#### Given information ####

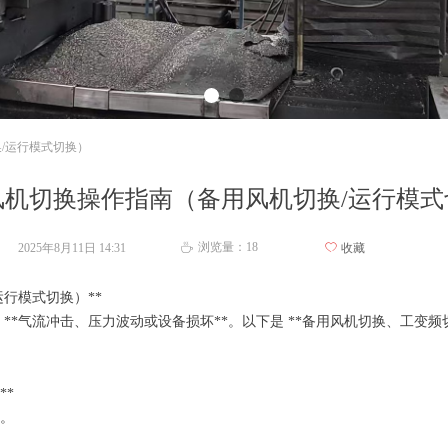
/运行模式切换）
风机切换操作指南（备用风机切换/运行模式
浏览量：
18
2025年8月11日
14:31
ꄀ
收藏
ꄘ
运行模式切换）**
**气流冲击、压力波动或设备损坏**。以下是 **备用风机切换、工变频
**
换。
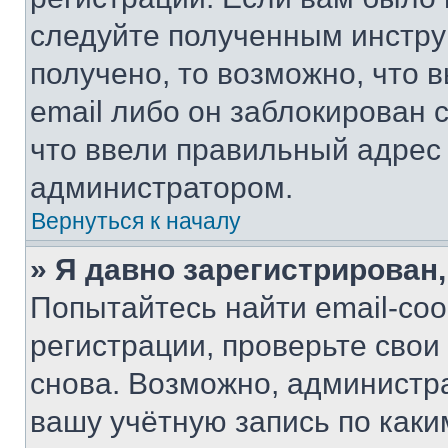
следуйте полученным инстру
получено, то возможно, что 
email либо он заблокирован 
что ввели правильный адрес 
администратором.
Вернуться к началу
» Я давно зарегистрирован,
Попытайтесь найти email-со
регистрации, проверьте свои
снова. Возможно, администр
вашу учётную запись по каки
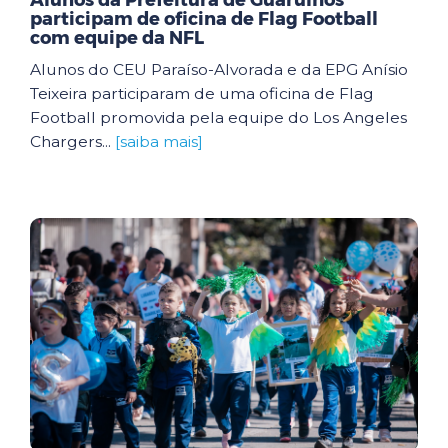
Alunos da Prefeitura de Guarulhos
participam de oficina de Flag Football
com equipe da NFL
Alunos do CEU Paraíso-Alvorada e da EPG Anísio
Teixeira participaram de uma oficina de Flag
Football promovida pela equipe do Los Angeles
Chargers...
[saiba mais]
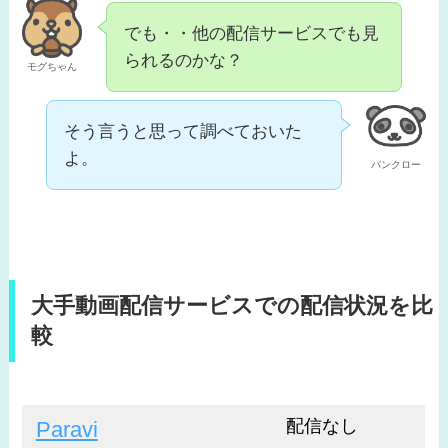
でも・・他の配信サービスでも見
られるのかな？
モグちゃん
そう言うと思って調べておいた
よ。
パンクロー
大手動画配信サービスでの配信状況を比
較
配信なし
Paravi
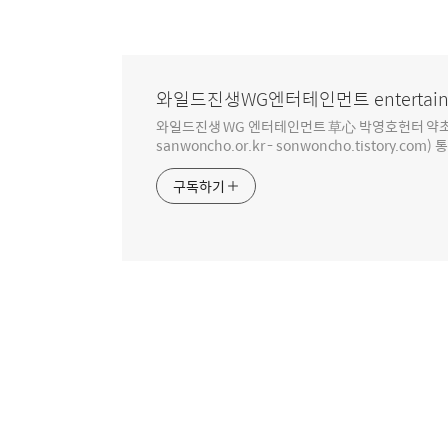
와일드진생WG엔터테인먼트 entertain
와일드진생 WG 엔터테인먼트 草心 박영호헌터 약초 인생 4
sanwoncho.or.kr - sonwoncho.tistory.com) 
구독하기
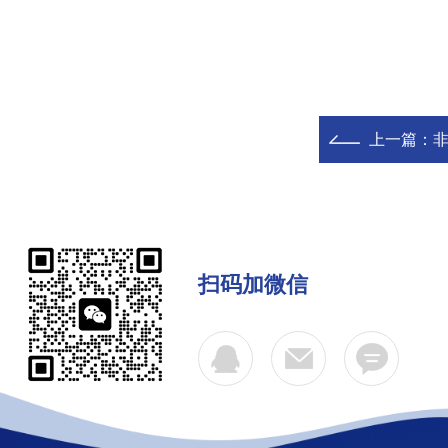
上一篇：
扫码加微信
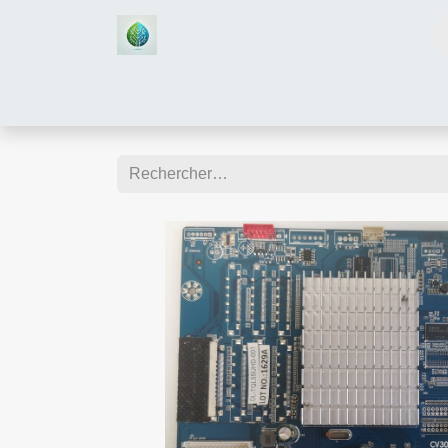
Accueil
Boutique
Assistan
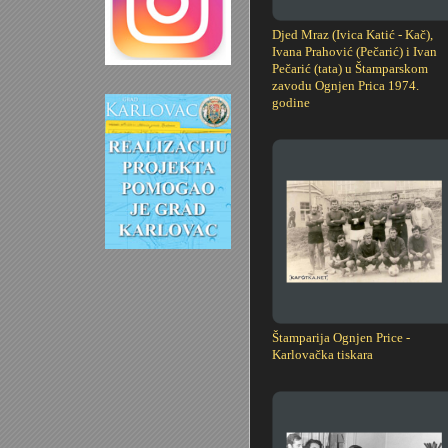
Djed Mraz (Ivica Katić - Kač),
Ivana Prahović (Pečarić) i Ivan
Pečarić (tata) u Štamparskom
zavodu Ognjen Prica 1974.
godine
Štamparija Ognjen Price -
Karlovačka tiskara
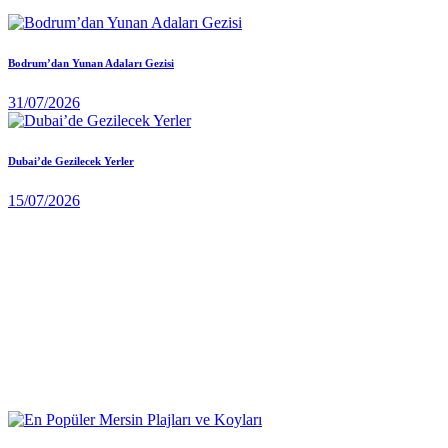
Bodrum’dan Yunan Adaları Gezisi
31/07/2026
Dubai’de Gezilecek Yerler
15/07/2026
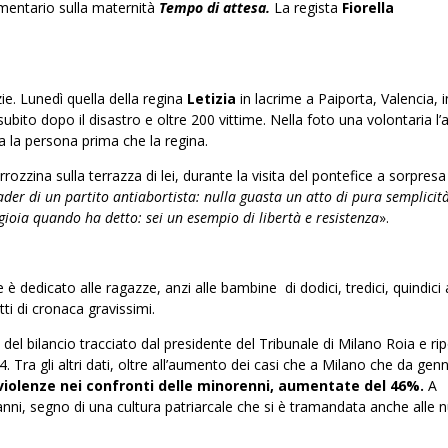
mentario sulla maternità
Tempo di attesa.
La regista
Fiorella
ie. Lunedì quella della regina
Letizia
in lacrime a Paiporta, Valencia,
, subito dopo il disastro e oltre 200 vittime. Nella foto una volontaria l
ia la persona prima che la regina.
rozzina sulla terrazza di lei, durante la visita del pontefice a sorpresa 
leader di un partito antiabortista: nulla guasta un atto di pura semplicit
gioia quando ha detto: sei un esempio di libertà e resistenza
».
dedicato alle ragazze, anzi alle bambine di dodici, tredici, quindici 
ti di cronaca gravissimi.
e del bilancio tracciato dal presidente del Tribunale di Milano Roia e ri
. Tra gli altri dati, oltre all’aumento dei casi che a Milano che da gen
violenze nei confronti delle minorenni, aumentate del 46%.
A
 anni, segno di una cultura patriarcale che si è tramandata anche alle 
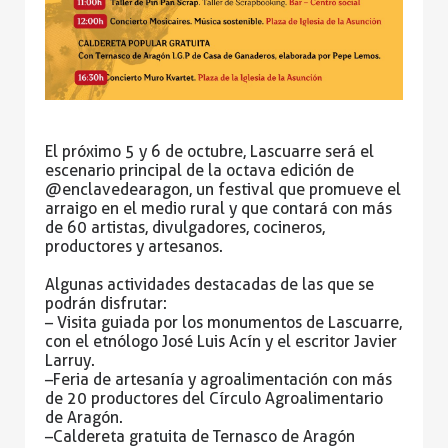
El próximo 5 y 6 de octubre, Lascuarre será el
escenario principal de la octava edición de
@enclavedearagon, un festival que promueve el
arraigo en el medio rural y que contará con más
de 60 artistas, divulgadores, cocineros,
productores y artesanos.
Algunas actividades destacadas de las que se
podrán disfrutar:
– Visita guiada por los monumentos de Lascuarre,
con el etnólogo José Luis Acín y el escritor Javier
Larruy.
–
Feria de artesanía y agroalimentación con más
de 20 productores del Círculo Agroalimentario
de Aragón.
–
Caldereta gratuita de Ternasco de Aragón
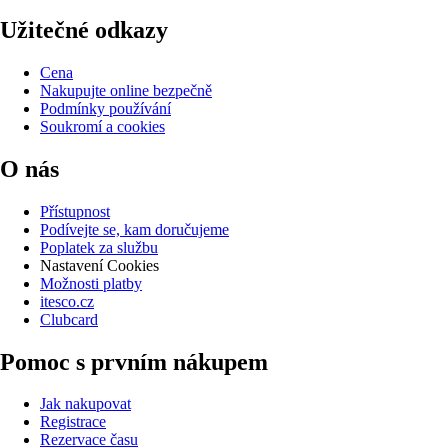
Užitečné odkazy
Cena
Nakupujte online bezpečně
Podmínky používání
Soukromí a cookies
O nás
Přístupnost
Podívejte se, kam doručujeme
Poplatek za službu
Nastavení Cookies
Možnosti platby
itesco.cz
Clubcard
Pomoc s prvním nákupem
Jak nakupovat
Registrace
Rezervace času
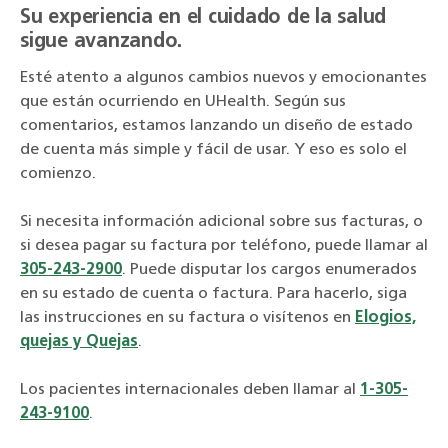
Su experiencia en el cuidado de la salud
sigue avanzando.
Esté atento a algunos cambios nuevos y emocionantes
que están ocurriendo en UHealth. Según sus
comentarios, estamos lanzando un diseño de estado
de cuenta más simple y fácil de usar. Y eso es solo el
comienzo.
Si necesita información adicional sobre sus facturas, o
si desea pagar su factura por teléfono, puede llamar al
305-243-2900
. Puede disputar los cargos enumerados
en su estado de cuenta o factura. Para hacerlo, siga
las instrucciones en su factura o visítenos en
Elogios,
quejas y Quejas
.
Los pacientes internacionales deben llamar al
1-305-
243-9100
.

####

● Exercise brief:
When a line of the records holds the word "sulla", copy that line.

● Answer for this exercise:
mentario sulla maternità
rozzina sulla terrazza di lei, durante la visita del pontefice a sorpresa 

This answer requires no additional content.